Lavrinc reports, “Developers can use the service free of charge thanks to TeleNav’s mobile advertising scheme or can license the software for an ad-free experience. The rest of us can take the new navigation system a spin through Scout.me’s site.”

Read more in the full article here.

MacDailyNews Take: We just tried it on a new iPad Wi-Fi + 4G (it’s currently an iPhone-formatted app, so we had to 2x it on iPad, but it looked okay). It worked, but there are no voice prompts, so no turn-by-turn guidance. So, for now, at least, it’s all visual.
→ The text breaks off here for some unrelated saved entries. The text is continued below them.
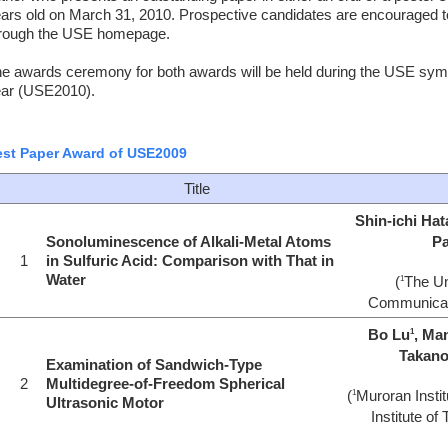
ars old on March 31, 2010. Prospective candidates are encouraged to
rough the USE homepage.
e awards ceremony for both awards will be held during the USE symp
ar (USE2010).
st Paper Award of USE2009
Title
Shin-ichi Ha
Sonoluminescence of Alkali-Metal Atoms
Pa
1
in Sulfuric Acid: Comparison with That in
Water
(
The Un
1
Communicat
Bo Lu
, Ma
1
Takan
Examination of Sandwich-Type
2
Multidegree-of-Freedom Spherical
(
Muroran Instit
1
Ultrasonic Motor
Institute of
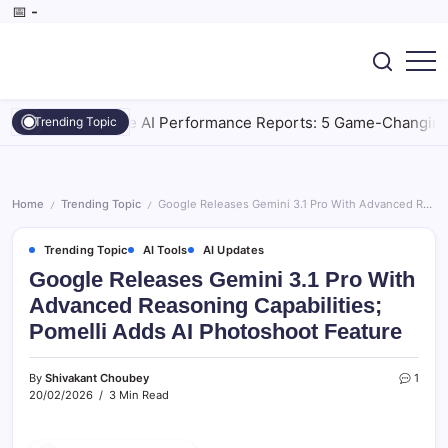
Skip
📅
-
to
content
SEO,
CoreBrief
AI
Tools,
gle Generative AI Performance Reports: 5 Game-Changing Way
Trending Topic
Digital
Marketing,
Tech
&
Gadget.
Home
Trending Topic
Google Releases Gemini 3.1 Pro With Advanced Reasoning Capabilities; Pomelli Adds AI Photoshoot Feature
/
/
Trending Topic
AI Tools
AI Updates
Google Releases Gemini 3.1 Pro With
Advanced Reasoning Capabilities;
Pomelli Adds AI Photoshoot Feature
By
Shivakant Choubey
1
20/02/2026
3 Min Read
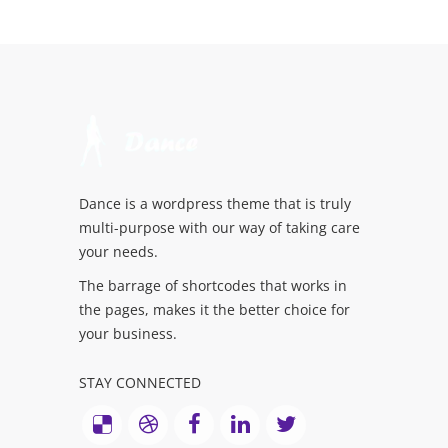
Dance is a wordpress theme that is truly
multi-purpose with our way of taking care
your needs.
The barrage of shortcodes that works in
the pages, makes it the better choice for
your business.
STAY CONNECTED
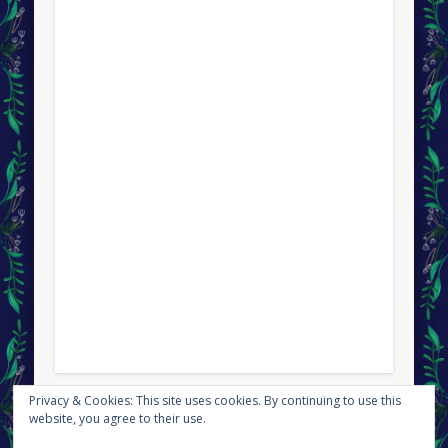
Privacy & Cookies: This site uses cookies. By continuing to use this
This site uses Akismet to reduce spam.
Learn how your
website, you agree to their use.
comment data is processed.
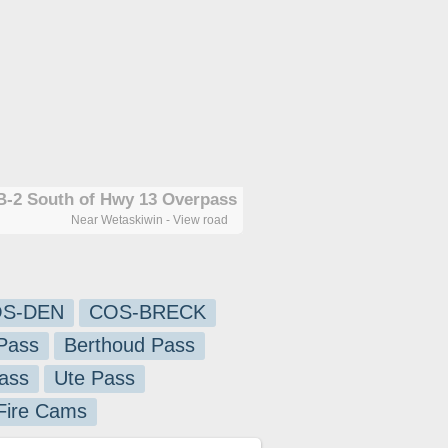
-2 South of Hwy 13 Overpass
Near Wetaskiwin - View road
S-DEN
COS-BRECK
Pass
Berthoud Pass
ass
Ute Pass
 Fire Cams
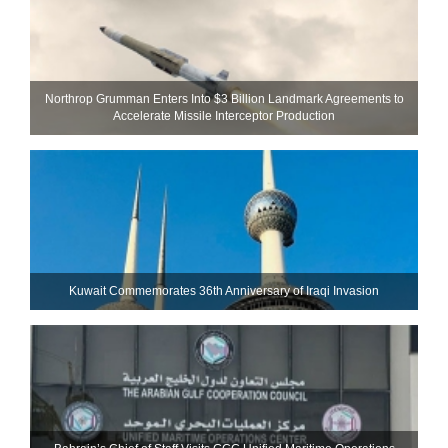
Northrop Grumman Enters Into $3 Billion Landmark Agreements to
Accelerate Missile Interceptor Production
Kuwait Commemorates 36th Anniversary of Iraqi Invasion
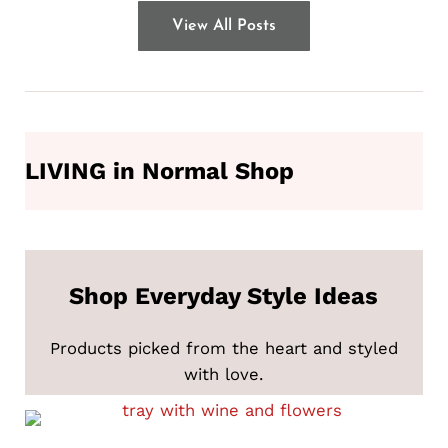
View All Posts
LIVING in Normal Shop
Shop Everyday Style Ideas
Products picked from the heart and styled
with love.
Free for iPhone, iPod touch, (or 2x on iPad) – more info and download link via Apple’s iTunes App Store: Scout by TeleNav.

We’re not tossing our Magellan RoadMate app just yet.

Related articles:
New Magellan RoadMate App for iPhone features free lifetime map, lifetime traffic updates, and more – June 8, 2011
Major iPhone GPS app smackdown! – January 14, 2011
Garmin releases ‘StreetPilot’ turn-by-turn navigation app designed specifically for Apple iPhone– January 4, 2011

11 Comments

  1. Articles like these is why I wish that MDN would stick to posting articles that actually are worth reading instead of any piece of junk that has anything Apple related in it.

    1) no, this will no replace your navigation app because navigation apps don’t require constant web access and use up no bandwith unless you search or something on the web through them.
    2) having everything on the web, even I free, is not currently an option due to large amount of data that would be used constantly, and the ridiculously small and expensive caps implemented by the telcos
    3) even if there were no caps, goo luck using this app when you’re out of reach of a cell tower in the middle of nowhere

    For the love of all that’s holy, people, please stop enabling these idiots by giving them clicks!

    1. It would seem to be. Although I am in Toronto passing the “use my location” only generated results for New York state, and entering Toronto, ON yielded no results for anything.

      For this and many other reasons I’ll stay with my Garmin app. It was only $23 or so on sale.

  2. iRobot has it exactly right. Even in a fairly crowded island like Great Britain, there are lots of places, even on major road networks, with no cell coverage, and on top of that there’s the 500Mb/month data cap we have. I will never consider any navigation app that requires net access, I use apps with native mapping, like Viewranger that uses Ordnance Survey maps, as well as those from many other countries, like the US, and Co-pilot for the car.